3. Automated Local Book Compilation based on pandoc, calibre, and docker

You can apply this package locally to a book or document you write on your computer. In order to avoid installing all required software and even to avoid messing with R, you can use the docker container we have developed for this purpose. Docker is something like a light-weight virtual machine, and our container is basically a copy of a complete Linux installation with all required components that you can run on your local computer.

By using our container, the following output formats will automatically be generated:

  • PDF for reading on the computer and/or printing,
  • EPUB3 for reading on most mobile phones or other hand-held devices,
  • AZW3 for reading on Kindle and similar devices, and
  • stand-alone HTML5 for reading in a web browser on any device.

Additionally, a file named index.html will be created, which is a rundimentary directory index listing the above four generated files with their sizes and description.

If you have Linux and docker installed on your system, all what it takes is the following command:

  docker run -v "INPUT_DIR":/input/ \
             -v "OUTPUT_DIR":/output/ \
             -e COMMIT=MY_COMMIT \
             -t -i thomasweise/docker-bookbuilder BOOK_ROOT_MD_FILE YOUR_BOOK_OUTPUT_BASENAME

Here, it is assumed that

  • INPUT_DIR is the directory where your book sources reside, let's say /home/my/book/sources/.
  • BOOK_ROOT_MD_FILE is the root file of your book, say (in which case, the full path of would be /home/my/book/sources/ Notice that you can specify only a single file, but this file can reference other files in sub-directories of INPUT_DIR by using commands such as \relative.input.
  • OUTPUT_DIR is the output directory where the compiled files should be placed, e.g., /home/my/book/compiled/. This is where the resulting files will be placed.
  • YOUR_BOOK_OUTPUT_BASENAME is the basis for the names of the compiled files, e.g., coolBook, which would lead to the creation of coolBook.pdf, coolBook.html, and coolBook.epub in the folder references by OUTPUT_DIR.
  • If you make use of the command \meta.commit, you need to tell the container a commit-id.

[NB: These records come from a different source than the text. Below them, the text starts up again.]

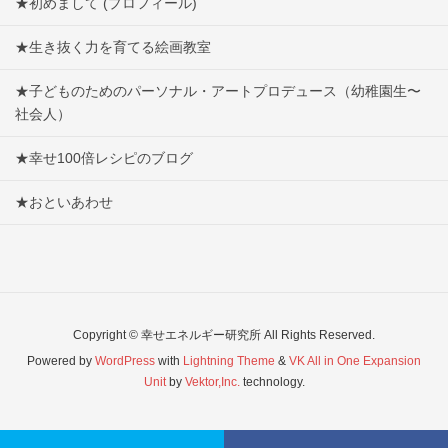
★初めまして (プロフィール)
★生き抜く力を育てる絵画教室
★子どものためのパーソナル・アートプロデュース（幼稚園生〜
社会人）
★幸せ100倍レシピのブログ
★おといあわせ
Copyright © 幸せエネルギー研究所 All Rights Reserved.
Powered by
WordPress
with
Lightning Theme
&
VK All in One Expansion
Unit
by
Vektor,Inc.
technology.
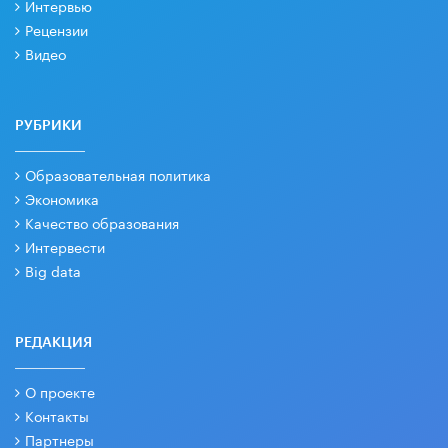
Интервью
Рецензии
Видео
РУБРИКИ
Образовательная политика
Экономика
Качество образования
Интервести
Big data
РЕДАКЦИЯ
О проекте
Контакты
Партнеры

Only in this case, you need to specify the parameter "-e COMMIT=MY_COMMIT", where MY_COMMIT must be replaced with that id. Otherwise, you can leave this parameter away.
  • If you make use of the command \meta.repository, you need to tell the container a commit-id. Only in this case, you need to specify the parameter "-e REPOSITORY=MY_REPOSITORY_NAME", where MY_REPOSITORY_NAME must be replaced with that id. Otherwise, you can leave this parameter away.

And that's it. No software installation, besides docker, is required. The container brings all required tools, scripts, packages, and what not. Additionally, in the section below you can see how the whole build process can be automated by using continuous integration tool chains.

4. An Automatic Online-Book Building Approach by Using GitHub and Travis-CI

With out package and associated docker container, you can conveniently build your electronic book on your computer with a single command. However, you can also integrate the whole process with a version control software like Git and a continuous integration framework. Then, you can automate the compilation of your book to run every time you change your book sources. Actually, there are several open source and free environments that you can use to that for you for free – in exchange for you making your book free for everyone to read.

First, both for writing and hosting the book, we suggest to use a GitHub repository, very much like the one for the book I just began working on here. The book should be written in Pandoc's markdown syntax, which allows us to include most of the stuff we need, such as equations and citation references, with the additional comments listed above. For building the book, we will use Travis CI, which offers a free integration with GitHub to build open source software - triggered by repository commits.

Every time you push a commit to your book repository, Travis CI will be notified, and check out the repository. But we have to tell Travis CI what to do with out book's sources, namely to compile them with Pandoc, which we have packaged with all necessary tools and filters into a docker container. Once Travis has finished downloading the container and building the book with it, it can "deploy" the produced files.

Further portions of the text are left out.